_The task_
Transcribe every entry that follows exactly, omitting all pictures.

Page-level text extractions:

——

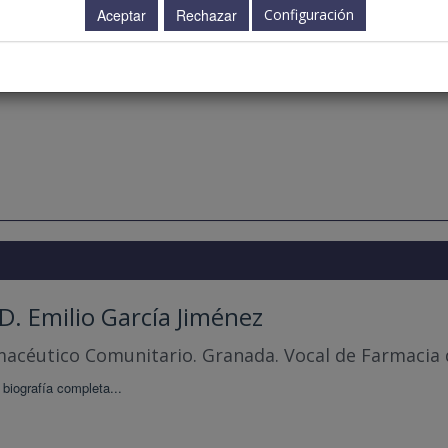
 D. José Espejo Guerrero
Configuración
acéutico Comunitario. Adra. Almería.
 biografía completa...
 D. Emilio García Jiménez
acéutico Comunitario. Granada. Vocal de Farmacia
 biografía completa...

——

_Reply to the task_
 D. José Espejo Guerrero
Configuración
acéutico Comunitario. Adra. Almería.
 biografía completa...
 D. Emilio García Jiménez
acéutico Comunitario. Granada. Vocal de Farmacia
 biografía completa...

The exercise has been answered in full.